¿Qué es un vino tempranillo?

La uva Tempranillo denominada tinta del país en la Ribera del Duero, ha logrado convertirse en una materia prima idónea para lograr los mejores vinos gracias a sus peculiaridades y por su sabor. A continuación, describimos sus características esenciales.

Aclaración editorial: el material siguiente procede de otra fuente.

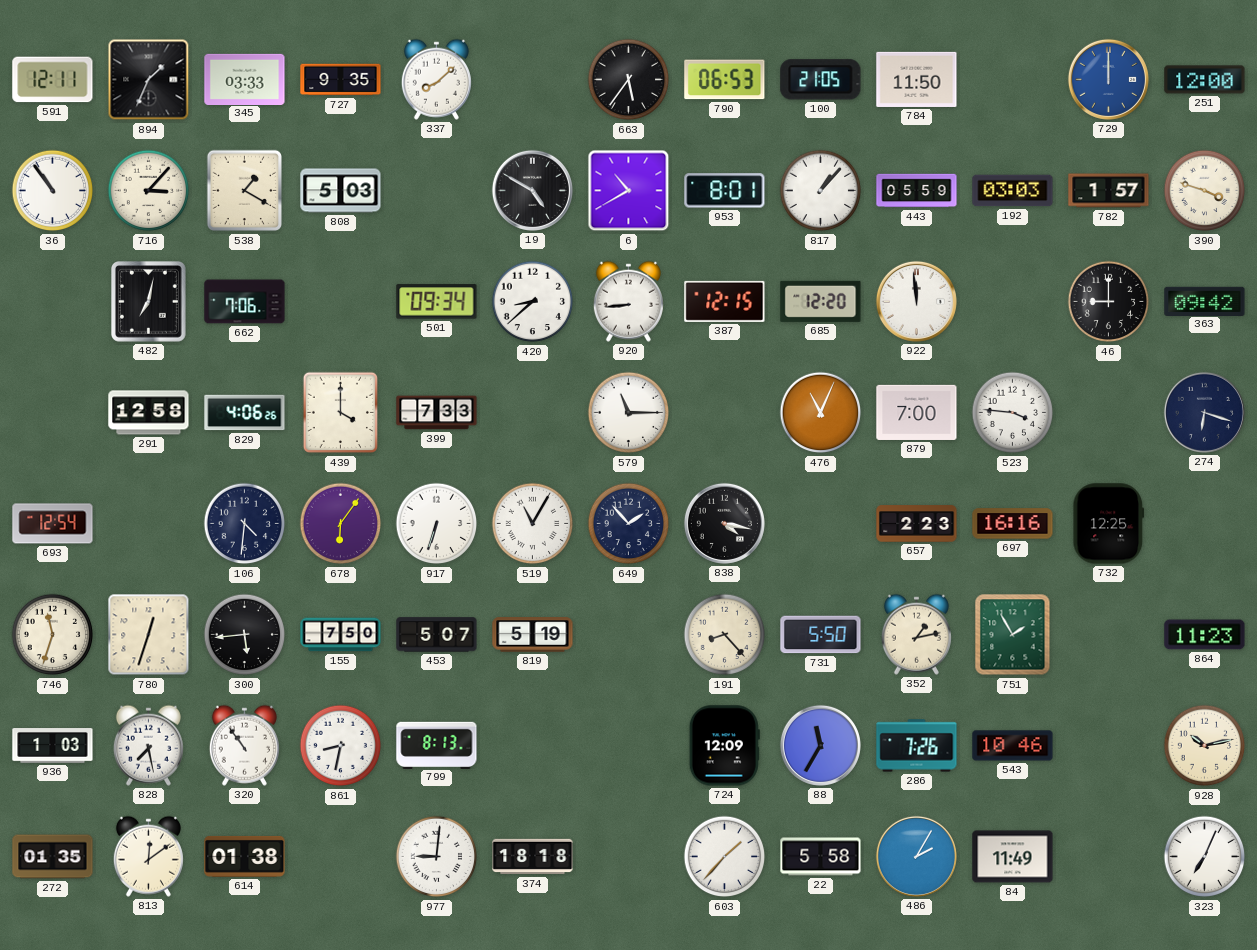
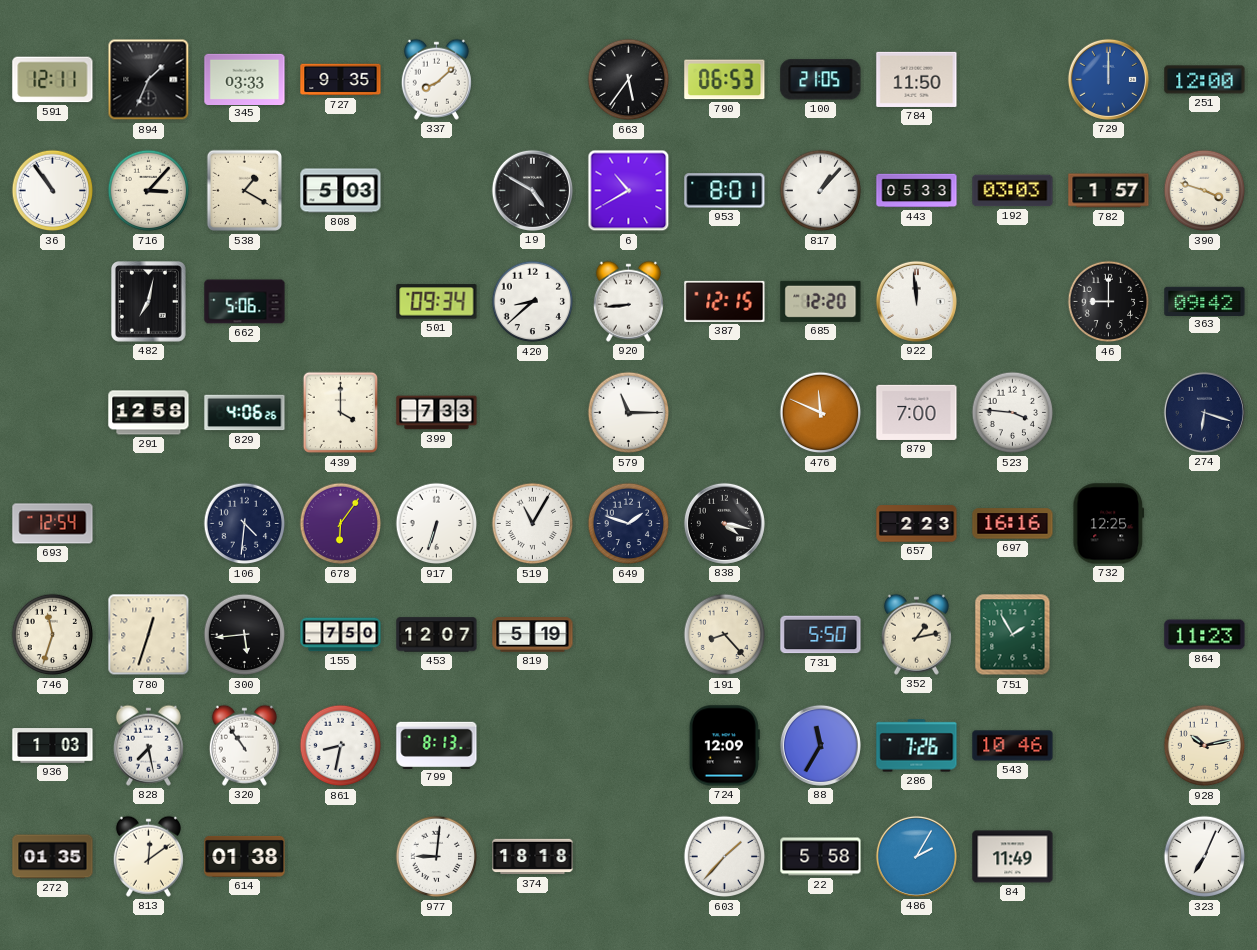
443: 05:59 -> 05:33
662: 7:06 -> 5:06
476: 11:04 -> 11:49
649: 1:53 -> 1:48
453: 5:07 -> 12:07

Tempranillo, mucho más que una variedad de uva tinta

El vino tinto de Ribera del Duero es una delicia para el paladar gracias, precisamente, a esta uva. Destaca por:

– Su denominación. El nombre Tempranillo debe su nombre a que es la uva más “temprana”, es decir, la que tarda menos en madurar de todas las existentes. El ciclo de la viña comienza cuando terminan las heladas primaverales y finaliza con la vendimia, poco antes de que empiecen las heladas otoñales. El clima de la Ribera del Duero es el más extremo de nuestro país, y mientras en otros lugares, ese ciclo sin heladas puede llegar casi a 6 meses, en esta región el mismo es casi 4 semanas menor. Es por ello por lo que la Tempranillo es la uva que mejor se adapta a la Ribera del Duero. El nombre de Tinta del País, se debe a que es la variedad de uva más plantada en toda España.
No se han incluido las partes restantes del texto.